第10話 変わり者たち

 ふたりは五分ほど歩き、青い建物の前で立ち止まった。ハヤテはその建物を見上げる。そこは二階建ての造りになっていて、見た目は青い色鉛筆のようだ。ドアの横には小さな植木鉢がひとつ置いてあって、そこからは黄色いチューリップのような花が植えられていた。

「入らないのですか?」

 ドアの前で立ったままのミュラにハヤテは訊ねる。ミュラは深呼吸をひとつして、ハヤテの方を見た。

「心の準備は良いか?」

「準備って……大丈夫です」

「……分かった」

 そう言って、ミュラはドアを三回ノックした。ハヤテは首を傾げる。

「カフェなんですよね? ノックしないと駄目なんですか?」

「言っただろう? ここの店主は変わり者だから……勝手に入ると怒るんだ。私も初めて入った時、ノックをしなかったから礼儀知らずめ、と怒られた」

「へ、へぇ……」

 しばらく待っていると、どかどかと大きな足音がドアに向かって近付いて来た。ハヤテは身構える。店主とは、いったいどのような人なのだろう。

 きい、とドアが中から開いた。

「ようこそ、今夜の晩御飯ちゃん」

「ひえっ!」

 ハヤテは思わずミュラにしがみついた。何故なら、ドアを開けた人物が鋭い包丁を手にしていたからだ。身につけているエプロンは赤黒く染まり、顔にも鮮血のようなものがべったりとついている。まるで殺人鬼のような風貌の男性は、ミュラの顔を見て目を丸くした。

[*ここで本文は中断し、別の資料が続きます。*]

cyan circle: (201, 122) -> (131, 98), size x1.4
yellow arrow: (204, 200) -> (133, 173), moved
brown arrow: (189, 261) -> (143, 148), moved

「ミューロじゃないか! 何してんだよ、こんなところで!」

「……相変わらずのようだな、ベニ……」

 ベニと呼ばれた男性は、ミュラの顔を覗き込んで、目元を指差す。

「顔色悪いぞ? こっちは心配してたんだからな!」

「心配? 何故?」

「だってお前、体調が悪いって……」

 ミュラは怪訝そうな顔でベニに言った。

「そんなこと、言ったか?」

「え? ああ、言ってたぞ! 前に会った時に!」

「覚えていないな」

「お前は酔ってたから覚えてないんだよ!」

「ここで酒は飲んでいないが」

「なら、コーヒーで酔ったんだな!」

 ベニは包丁を軽く振りながらハヤテの方を見る。その目は少し垂れていて、瞳は淡い緑色だった。

「そっちの子は誰だ? どこかで攫って来たのか?」

「攫ってなどいない……彼はハヤテ。私のもとに舞い降りた天使だ」

「ほう、天使ね……確かに美しいな」

 ふたりの視線を受けてハヤテは縮こまる。様子から見て、ミュラとベニは親しいようだ。彼も、芸術家なのだろうか。ハヤテはぺこりと頭を下げる。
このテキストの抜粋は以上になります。